Towards the Pedagogical Steering of Large Language Models for Tutoring: A Case Study with Modeling Productive Failure
Romain Puech, Jakub Macina, Julia Chatain, Mrinmaya Sachan, Manu Kapur
TL;DR
This work defines Pedagogical Steering for large language-model tutors and presents StratL, a three-part algorithm that steers an LLM through a PF-inspired multi-turn tutoring plan using a transition-graph of intents. By combining a Teacher State Tracing classifier with an expert-defined Intent Selection graph, StratL aims to maximize productive failure—prompting students to generate multiple representations rather than directly revealing solutions. The approach is validated via a simulated study and a field test with 17 ninth-grade students, showing that StratL increases PF fidelity (more student-generated representations) without degrading core tutor qualities like coherence or empathy. The paper also releases a PF problem dataset and source code, discusses practical limitations, and outlines opportunities for classroom integration and future enhancements.
Abstract
One-to-one tutoring is one of the most efficient methods of teaching. With the growing popularity of Large Language Models (LLMs), there have been efforts to create LLM based conversational tutors which can expand the benefits of one to one tutoring to everyone.
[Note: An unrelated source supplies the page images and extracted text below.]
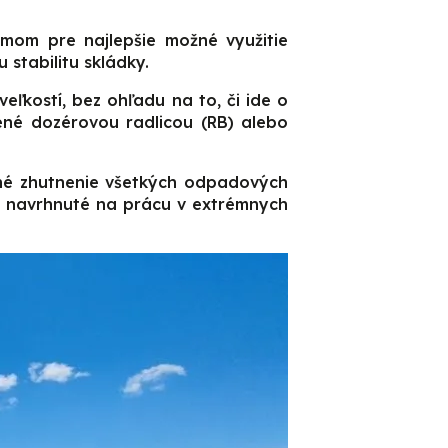
om pre najlepšie možné využitie
stabilitu skládky.
kostí, bez ohľadu na to, či ide o
né dozérovou radlicou (RB) alebo
žné zhutnenie všetkých odpadových
e navrhnuté na prácu v extrémnych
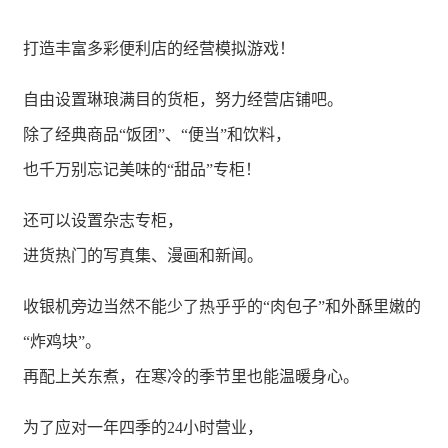
打造丰富多彩便利店的经营模拟游戏！
自由设置琳琅满目的货柜，努力经营店铺吧。
除了经典商品“饭团”、“便当”和饮料，
也千万别忘记美味的“甜品”专柜！
还可以设置杂志专柜，
进货热门的写真集、漫画和新闻。
收银机旁边当然不能少了热乎乎的“肉包子”和外酥里嫩的
“炸鸡块”。
再配上关东煮，在寒冷的季节里也能温暖身心。
为了应对一年四季的24小时营业，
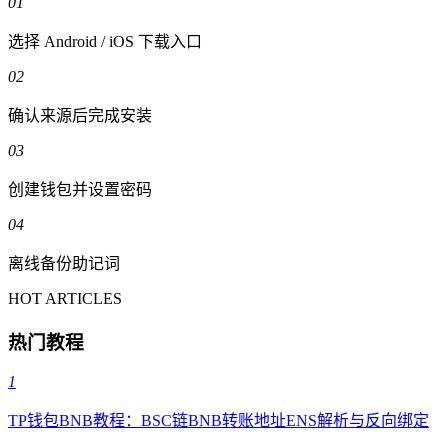
01
选择 Android / iOS 下载入口
02
确认来源后完成安装
03
创建钱包并设置密码
04
离线备份助记词
HOT ARTICLES
热门教程
1
TP钱包BNB教程：BSC链BNB转账地址ENS解析与反向绑定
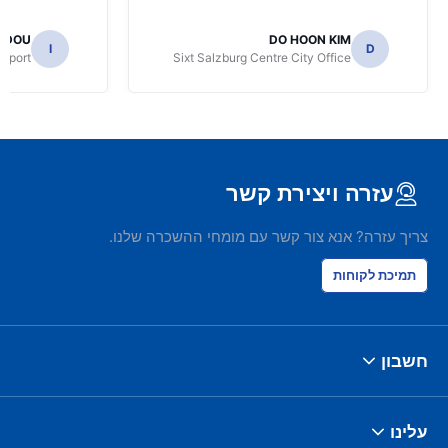
IDOU
DO HOON KIM
I
D
irport
Sixt Salzburg Centre City Office
עזרה ויצירת קשר
צריך עזרה? אנא צור קשר עם מומחי ההשכרה שלנו.
תמיכת לקוחות
חשבון
עלינו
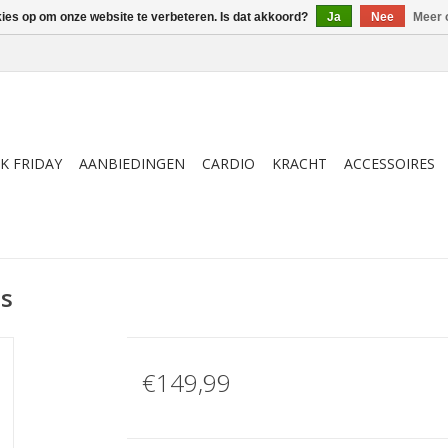
kies op om onze website te verbeteren. Is dat akkoord?
Ja
Nee
Meer 
K FRIDAY
AANBIEDINGEN
CARDIO
KRACHT
ACCESSOIRES
ps
€149,99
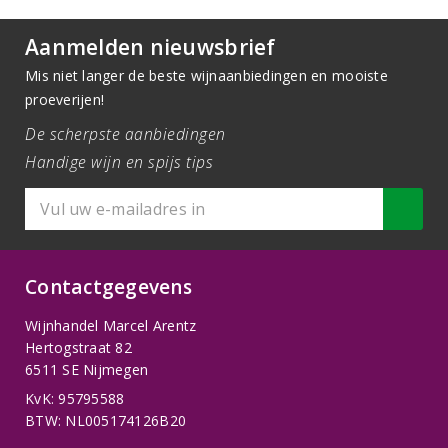
Aanmelden nieuwsbrief
Mis niet langer de beste wijnaanbiedingen en mooiste
proeverijen!
De scherpste aanbiedingen
Handige wijn en spijs tips
Contactgegevens
Wijnhandel Marcel Arentz
Hertogstraat 82
6511 SE Nijmegen
KvK: 95795588
BTW: NL005174126B20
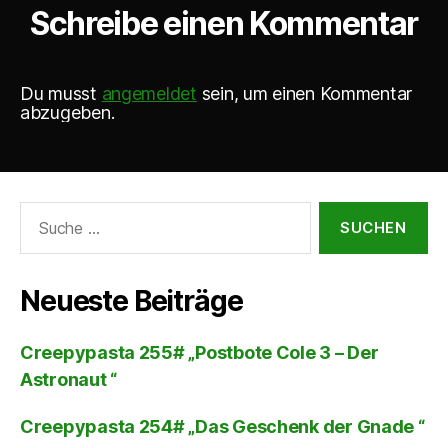
Schreibe einen Kommentar
Du musst
angemeldet
sein, um einen Kommentar
abzugeben.
Suche
nach:
Neueste Beiträge
Creepypasta 255# „Postbote Cole 3 – Der
Astronaut “
Creepypasta 254# „Das Geschenk der Gnade “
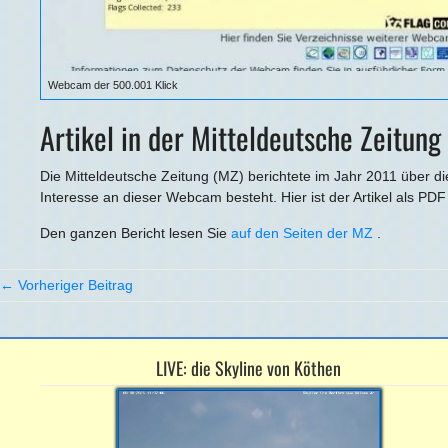
Webcam der 500.001 Klick
Artikel in der Mitteldeutsche Zeitung
Die Mitteldeutsche Zeitung (MZ) berichtete im Jahr 2011 über die
Interesse an dieser Webcam besteht. Hier ist der Artikel als PD
Den ganzen Bericht lesen Sie
auf den Seiten der MZ
.
← Vorheriger Beitrag
LIVE: die Skyline von Köthen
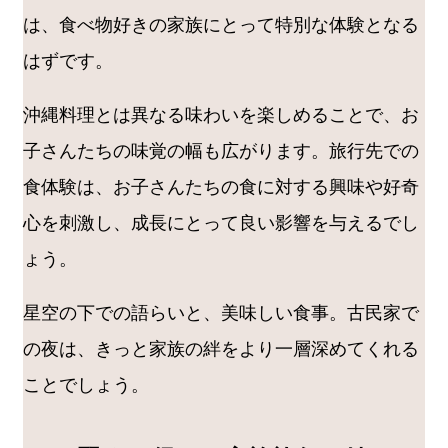
は、食べ物好きの家族にとって特別な体験となる
はずです。
沖縄料理とは異なる味わいを楽しめることで、お
子さんたちの味覚の幅も広がります。旅行先での
食体験は、お子さんたちの食に対する興味や好奇
心を刺激し、成長にとって良い影響を与えるでし
ょう。
星空の下での語らいと、美味しい食事。古民家で
の夜は、きっと家族の絆をより一層深めてくれる
ことでしょう。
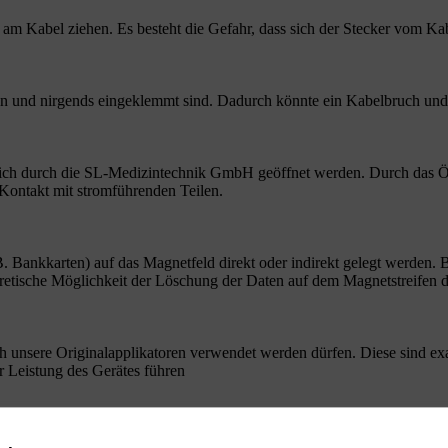
am Kabel ziehen. Es besteht die Gefahr, dass sich der Stecker vom Kab
iegen und nirgends eingeklemmt sind. Dadurch könnte ein Kabelbruch un
ßlich durch die SL-Medizintechnik GmbH geöffnet werden. Durch das Öffn
 Kontakt mit stromführenden Teilen.
B. Bankkarten) auf das Magnetfeld direkt oder indirekt gelegt werden. B
oretische Möglichkeit der Löschung der Daten auf dem Magnetstreifen d
ch unsere Originalapplikatoren verwendet werden dürfen. Diese sind e
r Leistung des Gerätes führen
änger als 90 bzw. 60 Minuten zu einer körperlichen, bzw. gesundheitlic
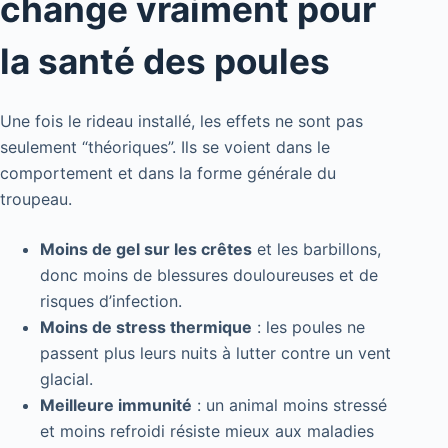
change vraiment pour
la santé des poules
Une fois le rideau installé, les effets ne sont pas
seulement “théoriques”. Ils se voient dans le
comportement et dans la forme générale du
troupeau.
Moins de gel sur les crêtes
et les barbillons,
donc moins de blessures douloureuses et de
risques d’infection.
Moins de stress thermique
: les poules ne
passent plus leurs nuits à lutter contre un vent
glacial.
Meilleure immunité
: un animal moins stressé
et moins refroidi résiste mieux aux maladies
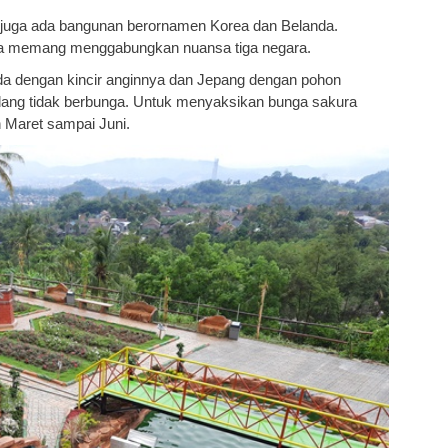
 juga ada bangunan berornamen Korea dan Belanda.
ura memang menggabungkan nuansa tiga negara.
da dengan kincir anginnya dan Jepang dengan pohon
dang tidak berbunga. Untuk menyaksikan bunga sakura
n Maret sampai Juni.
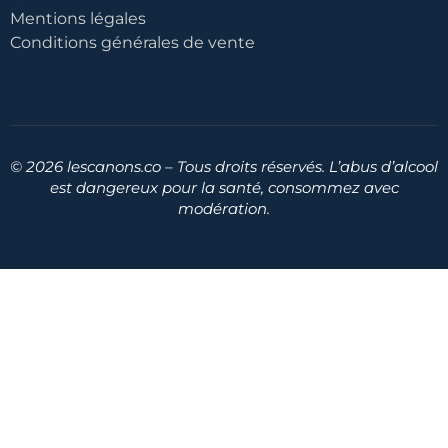
Mentions légales
Conditions générales de vente
© 2026 lescanons.co – Tous droits réservés. L’abus d’alcool
est dangereux pour la santé, consommez avec
modération.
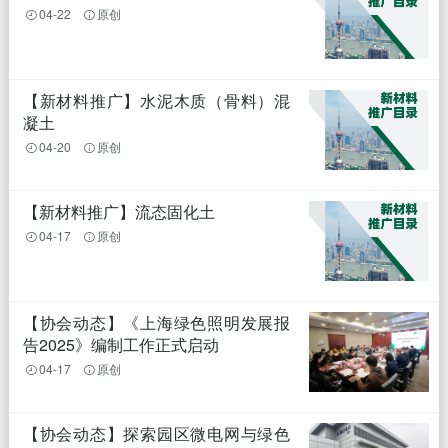
04-22
原创
【新材料推广】水泥木质（骨料）混
凝土
04-20
原创
【新材料推广】流态固化土
04-17
原创
【协会动态】《上海绿色照明发展报
告2025》编制工作正式启动
04-17
原创
【协会动态】探索园区微电网与绿色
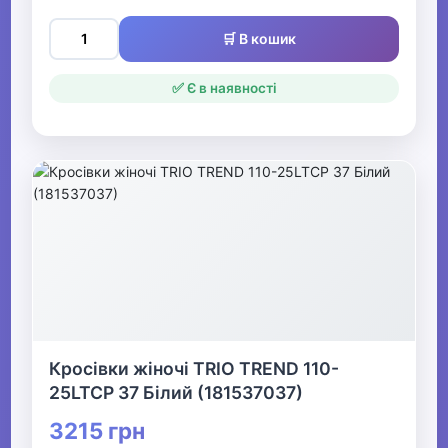
🛒 В кошик
✅ Є в наявності
Кросівки жіночі TRIO TREND 110-
25LTCP 37 Білий (181537037)
3215 грн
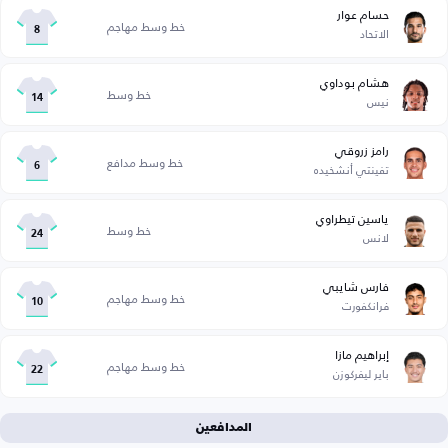
حسام عوار
خط وسط مهاجم
الاتحاد
8
هشام بوداوي
خط وسط
نيس
14
رامز زروقي
خط وسط مدافع
تفينتي أنشخيده
6
ياسين تيطراوي
خط وسط
لانس
24
فارس شايبي
خط وسط مهاجم
فرانكفورت
10
إبراهيم مازا
خط وسط مهاجم
باير ليفركوزن
22
المدافعين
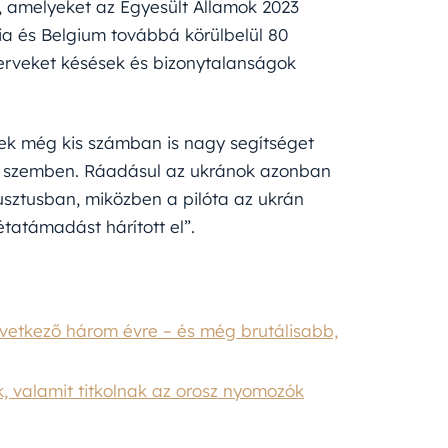
k, amelyeket az Egyesült Államok 2023
ia és Belgium továbbá körülbelül 80
mterveket késések és bizonytalanságok
ek még kis számban is nagy segítséget
al szemben. Ráadásul az ukránok azonban
sztusban, miközben a pilóta az ukrán
étatámadást hárított el”.
övetkező három évre – és még brutálisabb,
ak, valamit titkolnak az orosz nyomozók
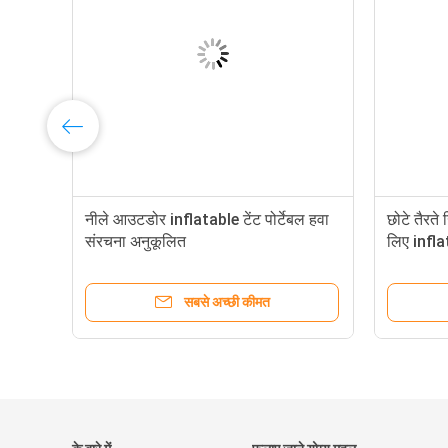
 के
नीले आउटडोर inflatable टेंट पोर्टेबल हवा
छोटे तैरते
संरचना अनुकूलित
लिए infla
सबसे अच्छी कीमत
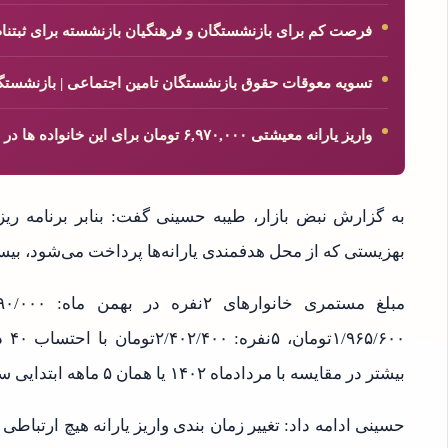
فرصت کم برای بازنشستگان و فرهنگیان بازنشسته برای ثبتن
تسویه معوقات حقوق بازنشستگان تامین اجتماعی | بازنشستگا
واریز یارانه معیشتی ۶,۹۷۰,۰۰۰ تومان برای این خانواده ها در مرداد ماه
به گزارش نبض بازار، طیبه حسینی گفت: بنابر برنامه ری
بهزیستی که از محل هدفمندی یارانه‌ها پرداخت می‌شود، بیس
بیشتر در مقایسه با مردادماه ۱۴۰۲ یا همان ۵ ماهه ابتدایی سال جاری واریز گردید.
حسینی ادامه داد: تغییر زمان بندی واریز یارانه هیچ ارتباطی 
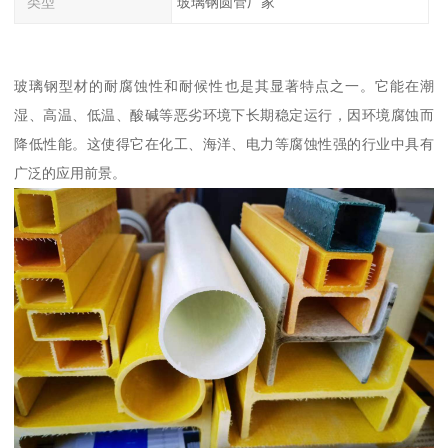
类型
玻璃钢圆管厂家
玻璃钢型材的耐腐蚀性和耐候性也是其显著特点之一。它能在潮
湿、高温、低温、酸碱等恶劣环境下长期稳定运行，因环境腐蚀而
降低性能。这使得它在化工、海洋、电力等腐蚀性强的行业中具有
广泛的应用前景。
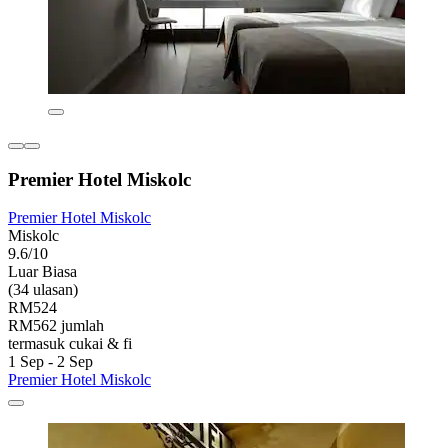
Premier Hotel Miskolc
Premier Hotel Miskolc
Miskolc
9.6/10
Luar Biasa
(34 ulasan)
RM524
RM562 jumlah
termasuk cukai & fi
1 Sep - 2 Sep
Premier Hotel Miskolc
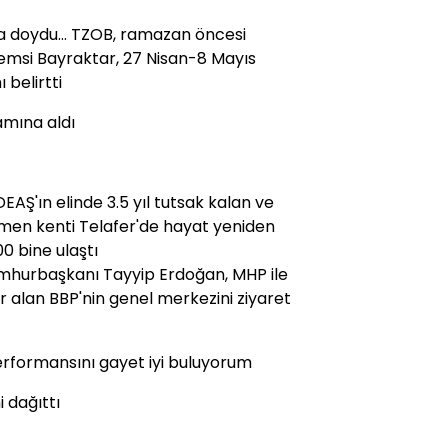
doydu... TZOB, ramazan öncesi
Şemsi Bayraktar, 27 Nisan-8 Mayıs
 belirtti
amına aldı
 DEAŞ'ın elinde 3.5 yıl tutsak kalan ve
men kenti Telafer'de hayat yeniden
00 bine ulaştı
Cumhurbaşkanı Tayyip Erdoğan, MHP ile
yer alan BBP'nin genel merkezini ziyaret
performansını gayet iyi buluyorum
i dağıttı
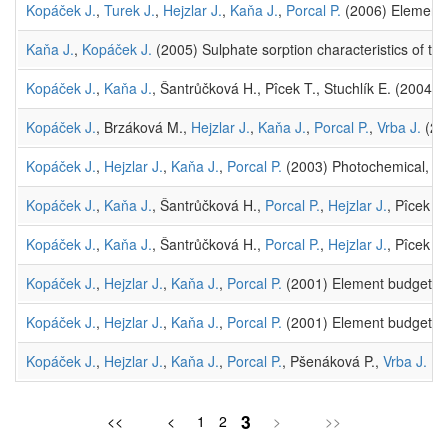
Kopáček J.
,
Turek J.
,
Hejzlar J.
,
Kaňa J.
,
Porcal P.
(2006) Element f
Kaňa J.
,
Kopáček J.
(2005) Sulphate sorption characteristics of th
Kopáček J.
,
Kaňa J.
, Šantrůčková H., Pîcek T., Stuchlík E. (2004) 
Kopáček J.
, Brzáková M.,
Hejzlar J.
,
Kaňa J.
,
Porcal P.
,
Vrba J.
(200
Kopáček J.
,
Hejzlar J.
,
Kaňa J.
,
Porcal P.
(2003) Photochemical, chem
Kopáček J.
,
Kaňa J.
, Šantrůčková H.,
Porcal P.
,
Hejzlar J.
, Pîcek T.
Kopáček J.
,
Kaňa J.
, Šantrůčková H.,
Porcal P.
,
Hejzlar J.
, Pîcek T
Kopáček J.
,
Hejzlar J.
,
Kaňa J.
,
Porcal P.
(2001) Element budgets in
Kopáček J.
,
Hejzlar J.
,
Kaňa J.
,
Porcal P.
(2001) Element budgets in
Kopáček J.
,
Hejzlar J.
,
Kaňa J.
,
Porcal P.
, Pšenáková P.,
Vrba J.
(20
3
<<
<
1
2
>
>>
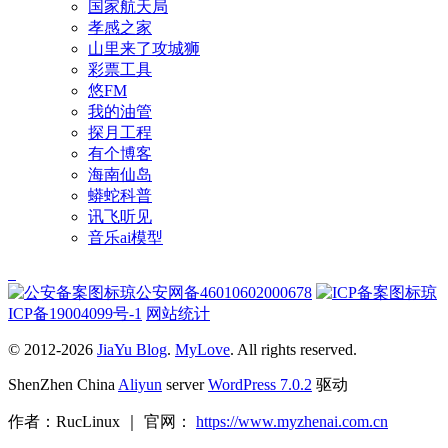
国家航天局
孝感之家
山里来了攻城狮
彩票工具
悠FM
我的油管
探月工程
有个博客
海南仙岛
蟒蛇科普
讯飞听见
音乐ai模型
琼公安网备46010602000678
琼
ICP备19004099号-1
网站统计
© 2012-2026
JiaYu Blog
.
MyLove
. All rights reserved.
ShenZhen China
Aliyun
server
WordPress 7.0.2
驱动
作者：RucLinux ｜ 官网：
https://www.myzhenai.com.cn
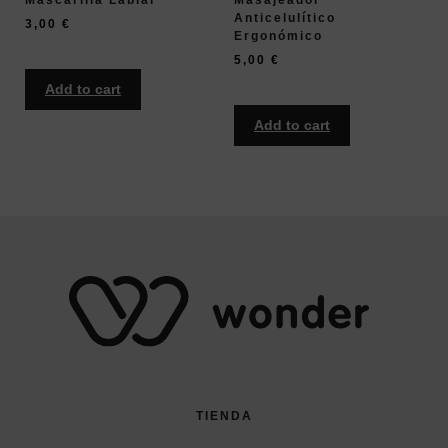
Mascarilla Labial
Masajeador
Anticelulítico
3,00
€
Ergonómico
5,00
€
Add to cart
Add to cart
TIENDA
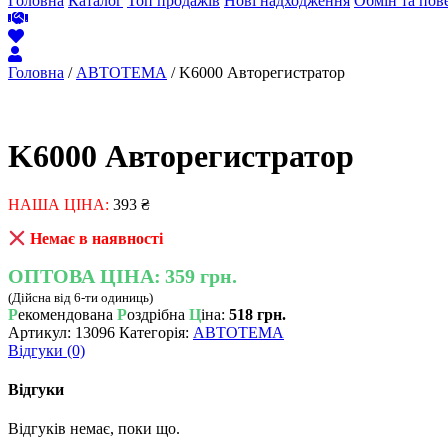
Головна
Каталог
Топ продажів
Нові надходження
Обмін та пов
Головна
/
АВТОТЕМА
/ K6000 Авторегистратор
K6000 Авторегистратор
НАША ЦІНА:
393
₴
Немає в наявності
ОПТОВА ЦІНА:
359 грн.
(Дійсна від 6-ти одиниць)
Р
екомендована
Р
оздрібна
Ц
іна:
518 грн.
Артикул:
13096
Категорія:
АВТОТЕМА
Відгуки (0)
Відгуки
Відгуків немає, поки що.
However, current LLMs are trained primarily to be helpful assistants and lack crucial pedagogical skills. For example, they often quickly reveal the solution to the student and fail to plan for a richer multi turn pedagogical interaction. To use LLMs in pedagogical settings, they need to be steered to use effective teaching strategies: a problem we introduce as Pedagogical Steering. We develop StratL, an algorithm to optimize LLM prompts and steer it to follow a predefined multi-turn tutoring plan represented as a transition graph. As a case study, we create a prototype tutor for high school math following Productive Failure (PF), an advanced and effective learning design. To validate our approach in a real-world setting, we run a field study with 17 high school students in Singapore and show that StratL succeeds in steering the LLM to follow the PF tutoring strategy. Finally, we highlight challenges in Pedagogical Steering of LLMs and offer opportunities for further improvements by publishing a dataset of PF problems and our code.